The move also pressures other mid-tier insurers and asset managers to accelerate their AI plans. Software vendors serving the sector—such as Guidewire, Duck Creek, and FIS—may see increased demand for AI-ready integrations, while system integrators like Accenture and Avanade will compete for the lucrative implementation contracts that deals like this generate.
For Microsoft, landing a multi-year, multi-thousand-seat Copilot deal in a heavily regulated vertical validates its enterprise AI strategy. It provides a reference case that the company can wield against competitors like Amazon Q and Google’s Gemini for Workspace.
What’s next for Legal & General
The three-year roadmap likely has distinct phases. Year one will focus on foundation: deploying Copilot, establishing governance, and piloting custom AI tools in customer service. Year two will scale successes, integrating AI deeper into underwriting and actuarial models. By year three, Legal & General hopes to have a fully AI-fluent workforce and measurable business outcomes—reduced claim processing times, higher customer satisfaction scores, and lower operational costs.
The company has hinted at AI-powered personalised retirement planning tools, a natural extension of its asset management capabilities. Such tools could use Copilot and Azure AI to analyse an individual’s financial situation, project scenarios, and generate plain-English recommendations, all within a secure, compliant environment.
The bigger picture
Legal & General’s announcement is not just about one company embracing AI. It is a bellwether for how traditional financial institutions can responsibly adopt generative AI at scale. By tying the deployment to a strategic partnership with Microsoft, the firm gains a trusted technology ally while retaining the flexibility to build differentiating solutions on top of a standard platform.

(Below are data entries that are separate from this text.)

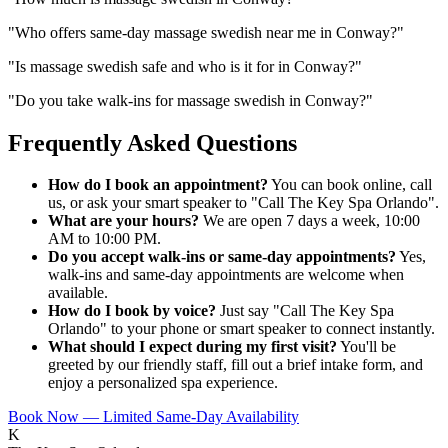
"
Who offers same-day massage swedish near me in Conway?
"
"
Is massage swedish safe and who is it for in Conway?
"
"
Do you take walk-ins for massage swedish in Conway?
"
Frequently Asked Questions
How do I book an appointment?
You can book online, call
us, or ask your smart speaker to "Call The Key Spa Orlando".
What are your hours?
We are open 7 days a week, 10:00
AM to 10:00 PM.
Do you accept walk-ins or same-day appointments?
Yes,
walk-ins and same-day appointments are welcome when
available.
How do I book by voice?
Just say "Call The Key Spa
Orlando" to your phone or smart speaker to connect instantly.
What should I expect during my first visit?
You'll be
greeted by our friendly staff, fill out a brief intake form, and
enjoy a personalized spa experience.
Book Now — Limited Same-Day Availability
K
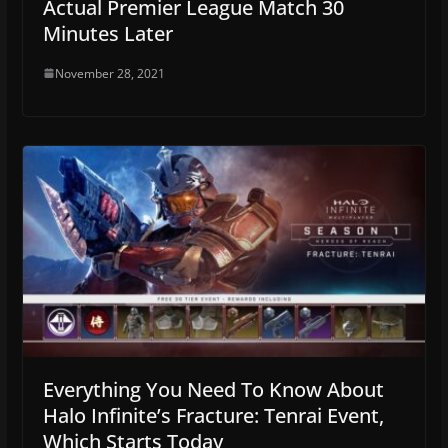
Actual Premier League Match 30
Minutes Later
November 28, 2021
Everything You Need To Know About
Halo Infinite’s Fracture: Tenrai Event,
Which Starts Today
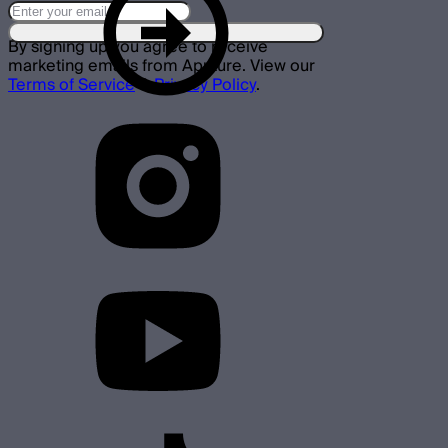
By signing up you agree to receive
marketing emails from Aputure. View our
Terms of Service
&
Privacy Policy
.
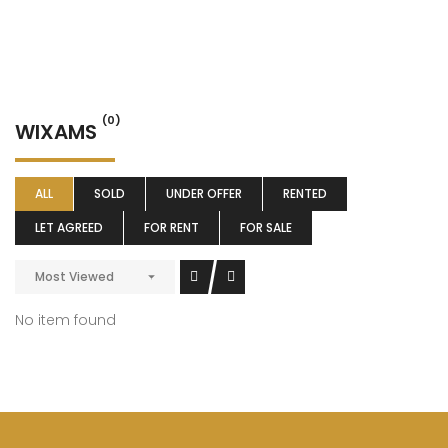
(0)
WIXAMS
ALL
SOLD
UNDER OFFER
RENTED
LET AGREED
FOR RENT
FOR SALE
Most Viewed
No item found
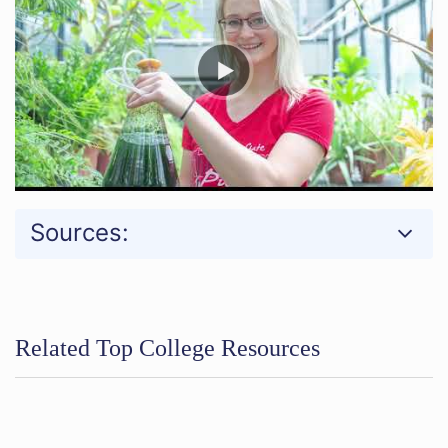
Sources:
Related Top College Resources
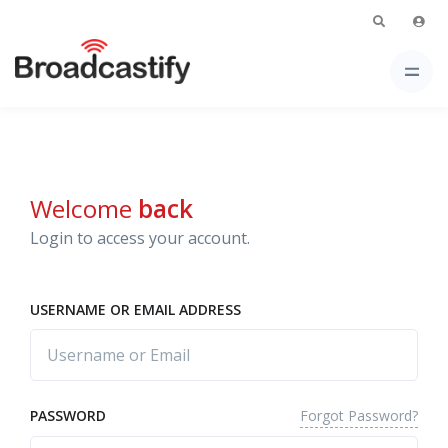
Welcome
back
Login to access your account.
USERNAME OR EMAIL ADDRESS
Forgot Password?
PASSWORD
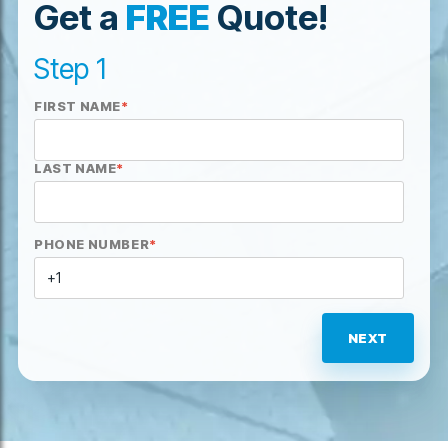
Get a
FREE
Quote!
Step 1
FIRST NAME
*
LAST NAME
*
PHONE NUMBER
*
NEXT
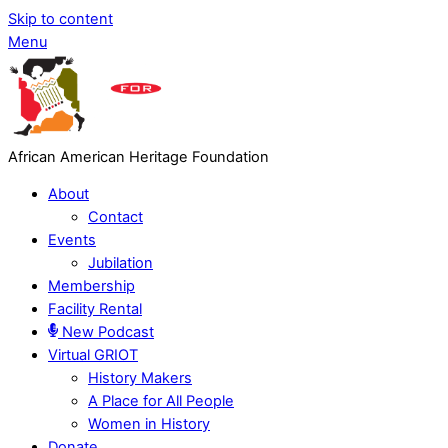
Skip to content
Menu
African American Heritage Foundation
About
Contact
Events
Jubilation
Membership
Facility Rental
New Podcast
Virtual GRIOT
History Makers
A Place for All People
Women in History
Donate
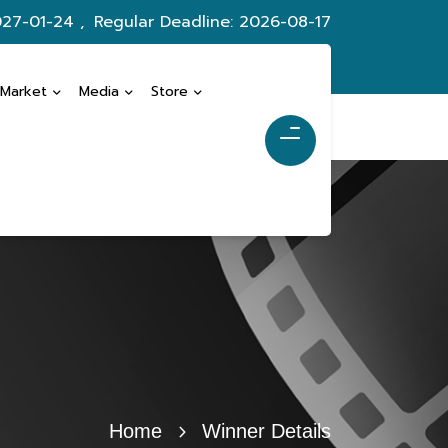
027-01-24 ,
Regular Deadline: 2026-08-17
 Market
Media
Store
Home
Winner Details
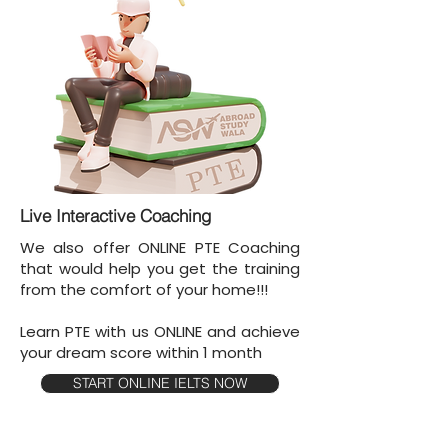
Live Interactive Coaching
We also offer ONLINE PTE Coaching
that would help you get the training
from the comfort of your home!!!
Learn PTE with us ONLINE and achieve
your dream score within 1 month
START ONLINE IELTS NOW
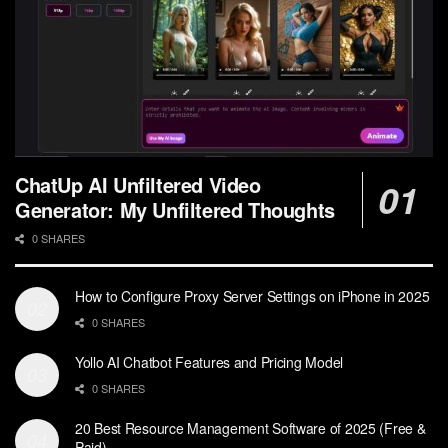
ChatUp AI Unfiltered Video
Generator: My Unfiltered Thoughts
0 SHARES
How to Configure Proxy Server Settings on iPhone in 2025
0 SHARES
Yollo AI Chatbot Features and Pricing Model
0 SHARES
20 Best Resource Management Software of 2025 (Free &
Paid)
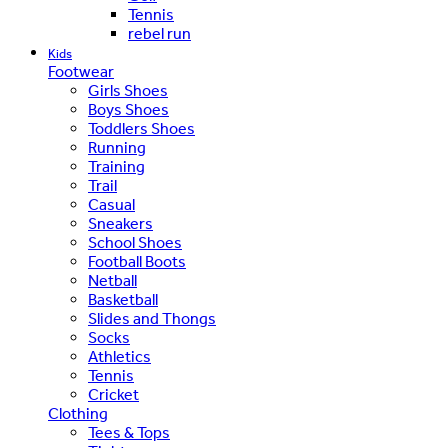
Tennis
rebel run
Kids
Footwear
Girls Shoes
Boys Shoes
Toddlers Shoes
Running
Training
Trail
Casual
Sneakers
School Shoes
Football Boots
Netball
Basketball
Slides and Thongs
Socks
Athletics
Tennis
Cricket
Clothing
Tees & Tops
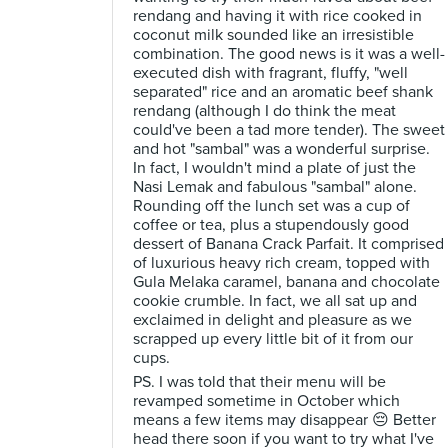
rendang and having it with rice cooked in
coconut milk sounded like an irresistible
combination. The good news is it was a well-
executed dish with fragrant, fluffy, "well
separated" rice and an aromatic beef shank
rendang (although I do think the meat
could've been a tad more tender). The sweet
and hot "sambal" was a wonderful surprise.
In fact, I wouldn't mind a plate of just the
Nasi Lemak and fabulous "sambal" alone.
Rounding off the lunch set was a cup of
coffee or tea, plus a stupendously good
dessert of Banana Crack Parfait. It comprised
of luxurious heavy rich cream, topped with
Gula Melaka caramel, banana and chocolate
cookie crumble. In fact, we all sat up and
exclaimed in delight and pleasure as we
scrapped up every little bit of it from our
cups.
PS. I was told that their menu will be
revamped sometime in October which
means a few items may disappear 😔 Better
head there soon if you want to try what I've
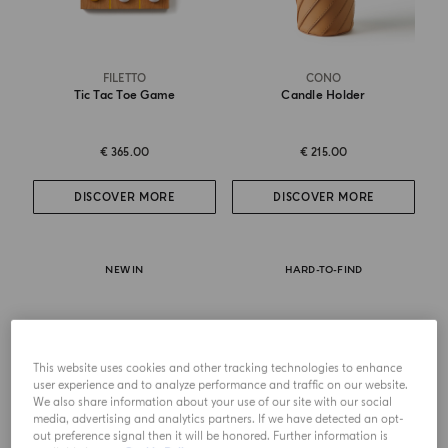
FILETTO
CONO
Tic Tac Toe Game
Candle Holder
€ 365.00
€ 215.00
DISCOVER MORE
DISCOVER MORE
NEW IN
HARD-TO-FIND
This website uses cookies and other tracking technologies to enhance
user experience and to analyze performance and traffic on our website.
We also share information about your use of our site with our social
media, advertising and analytics partners. If we have detected an opt-
out preference signal then it will be honored. Further information is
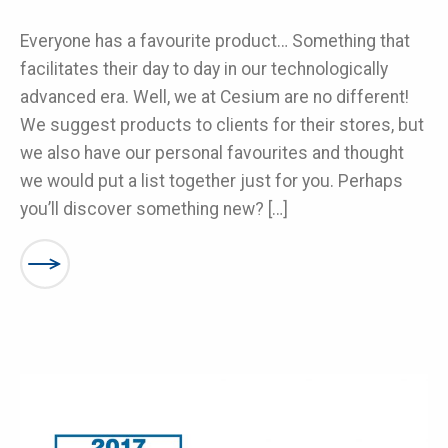
Everyone has a favourite product… Something that
facilitates their day to day in our technologically
advanced era. Well, we at Cesium are no different!
We suggest products to clients for their stores, but
we also have our personal favourites and thought
we would put a list together just for you. Perhaps
you’ll discover something new? […]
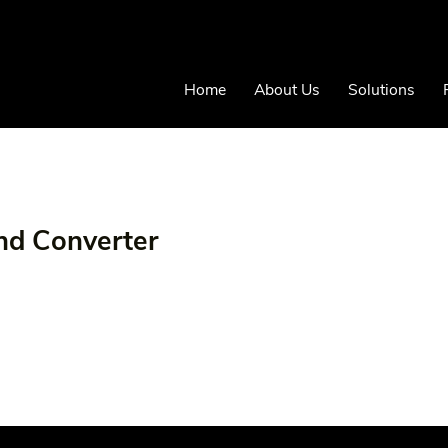
Home
About Us
Solutions
nd Converter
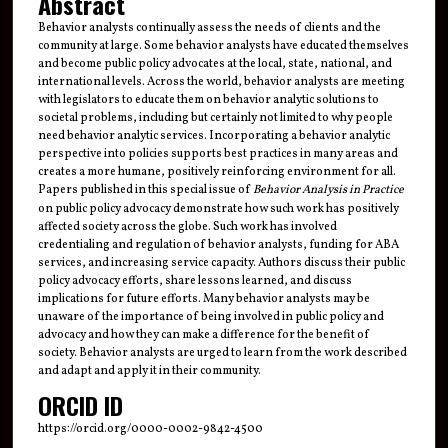
Abstract
Behavior analysts continually assess the needs of clients and the
community at large. Some behavior analysts have educated themselves
and become public policy advocates at the local, state, national, and
international levels. Across the world, behavior analysts are meeting
with legislators to educate them on behavior analytic solutions to
societal problems, including but certainly not limited to why people
need behavior analytic services. Incorporating a behavior analytic
perspective into policies supports best practices in many areas and
creates a more humane, positively reinforcing environment for all.
Papers published in this special issue of
Behavior Analysis in Practice
on public policy advocacy demonstrate how such work has positively
affected society across the globe. Such work has involved
credentialing and regulation of behavior analysts, funding for ABA
services, and increasing service capacity. Authors discuss their public
policy advocacy efforts, share lessons learned, and discuss
implications for future efforts. Many behavior analysts may be
unaware of the importance of being involved in public policy and
advocacy and how they can make a difference for the benefit of
society. Behavior analysts are urged to learn from the work described
and adapt and apply it in their community.
ORCID ID
https://orcid.org/0000-0002-9842-4500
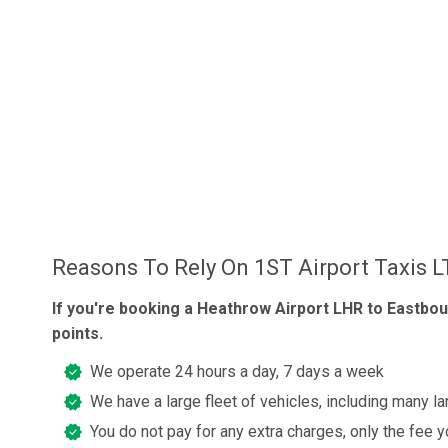
Reasons To Rely On 1ST Airport Taxis 
If you're booking a Heathrow Airport LHR to Eastbou
points.
We operate 24 hours a day, 7 days a week
We have a large fleet of vehicles, including many la
You do not pay for any extra charges, only the fee 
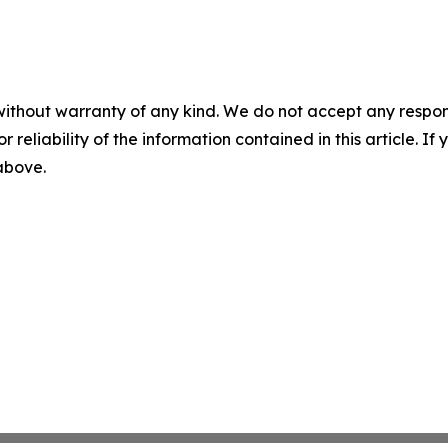
without warranty of any kind. We do not accept any responsib
r reliability of the information contained in this article. I
 above.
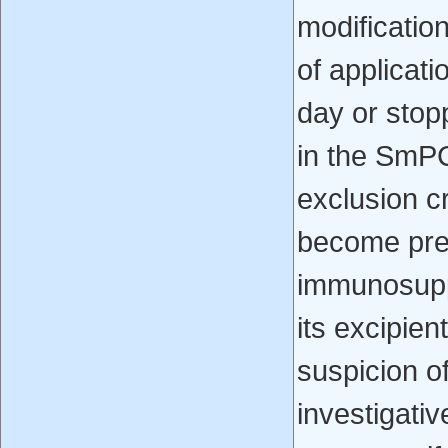
modification
of applicat
day or stop
in the SmPC
exclusion cr
become preg
immunosuppr
its excipien
suspicion of
investigativ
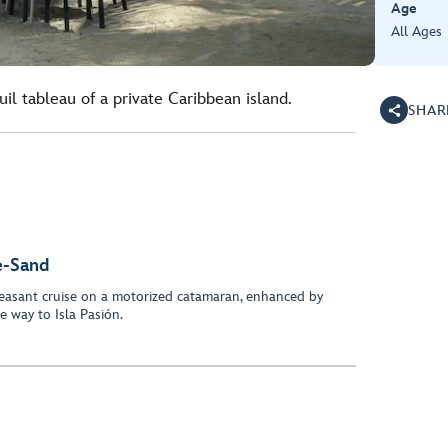
Age
All Ages
il tableau of a private Caribbean island.
SHAR
e-Sand
easant cruise on a motorized catamaran, enhanced by
e way to Isla Pasión.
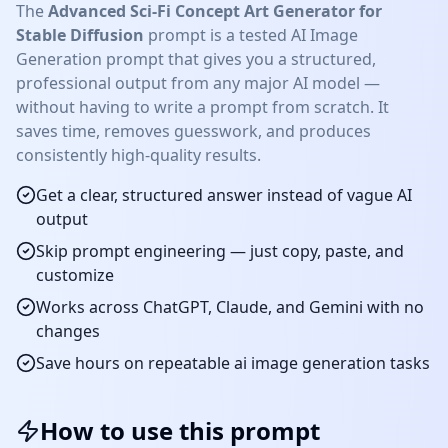
The
Advanced Sci-Fi Concept Art Generator for
Stable Diffusion
prompt is a tested
AI Image
Generation
prompt that gives you a structured,
professional output from any major AI model —
without having to write a prompt from scratch. It
saves time, removes guesswork, and produces
consistently high-quality results.
Get a clear, structured answer instead of vague AI
output
Skip prompt engineering — just copy, paste, and
customize
Works across ChatGPT, Claude, and Gemini with no
changes
Save hours on repeatable
ai image generation
tasks
How to use this prompt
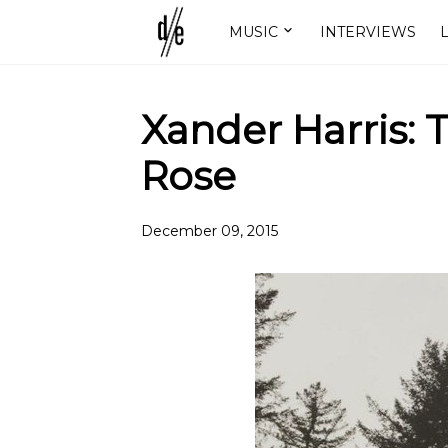
MUSIC
INTERVIEWS
L
Xander Harris:
Rose
December 09, 2015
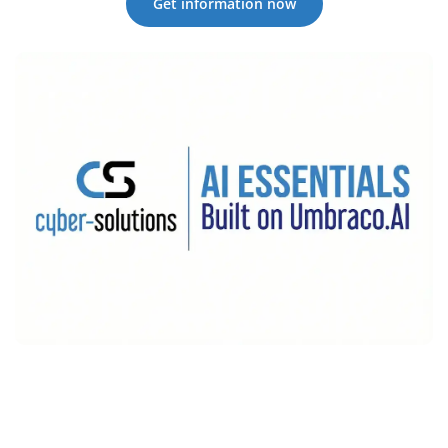
Get information now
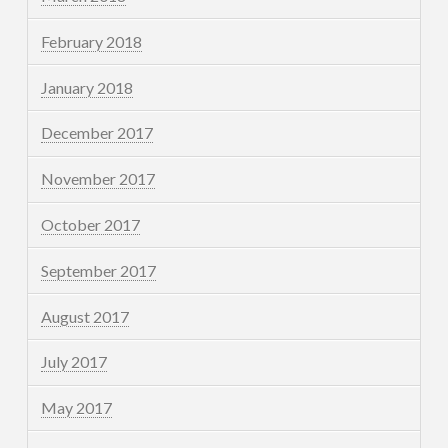
February 2018
January 2018
December 2017
November 2017
October 2017
September 2017
August 2017
July 2017
May 2017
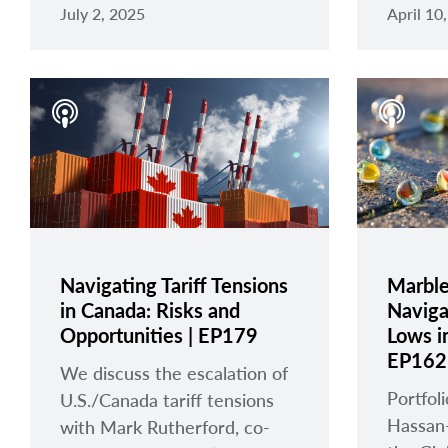
July 2, 2025
April 10
Navigating Tariff Tensions
Marbles
in Canada: Risks and
Naviga
Opportunities | EP179
Lows in
EP162
We discuss the escalation of
Portfo
U.S./Canada tariff tensions
Hassan
with Mark Rutherford, co-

For Windows and Microsoft 365 enthusiasts watching the enterprise AI race, this deal underscores the growing centrality of Copilot in Microsoft’s value proposition. What began as a productivity experiment is now being stitched into the core operations of a £1.4 trillion asset manager. The message is clear: AI in the workplace is no longer a futuristic concept; it is a contractual obligation with a three-year deadline.